# Audi DTM Star Mattias Ekstrom Rumored to Race Red Bull Toyota in NASCAR Round at Sonoma



## [email protected] (Apr 9, 2004)

We knew Red-Bull sponsored Mattias has been testing Red Bull Racing's Toyota NEXTEL Cup Car last week at VIR and that Mattias is a whiz with tin topped racers, so maybe we weren't that surprised when we heard rumor that it took him little over an hour to get up to speed in the much heavier Toyota Cup Car. However, we were a bit more surprised to read today on Red Bull Racing's website that the Swedish driving ace is being considered to fill in for an injured Brian Vickers in Red Bull's #83 car at the June 20 Sonoma round of the 2010 NASCAR season. 

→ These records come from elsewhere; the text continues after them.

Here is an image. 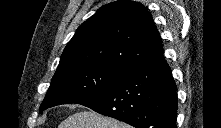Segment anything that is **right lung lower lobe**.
I'll list each match as a JSON object with an SVG mask.
<instances>
[{
    "label": "right lung lower lobe",
    "instance_id": "obj_1",
    "mask_svg": "<svg viewBox=\"0 0 221 128\" xmlns=\"http://www.w3.org/2000/svg\"><path fill=\"white\" fill-rule=\"evenodd\" d=\"M77 104L135 128H176L177 87L163 55L124 74Z\"/></svg>",
    "mask_w": 221,
    "mask_h": 128
}]
</instances>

Here's the Red Bull Text: 



> There may be a different driver behind the wheel of the No. 83 Red Bull Toyota for the NASCAR Sprint Cup in Sonoma, California, on June 20.
> 
> It became clear during the last race in Charlotte that Mattias Ekström’s stock car stock is rising with the NASCAR team following a successful Sprint Cup test last week at Virginia International Raceway.
> 
> ...


 Given the grueling NASCAR schedule and likely conflicts with Ekstrom's own Audi ride in the DTM series we doubt Mattias will try to fill in all season. Further, the Swede has little oval track experience but we have no doubt that he'll tear it up on a road course like Infineon. Even better, the track in Sonoma is the Audi Driving Experience's home circuit complete with Audi Forum Sonoma just beyond pit row. We wonder if Audi will plan any viewing parties from the spot regardless of his Toyota ride for the day.


----------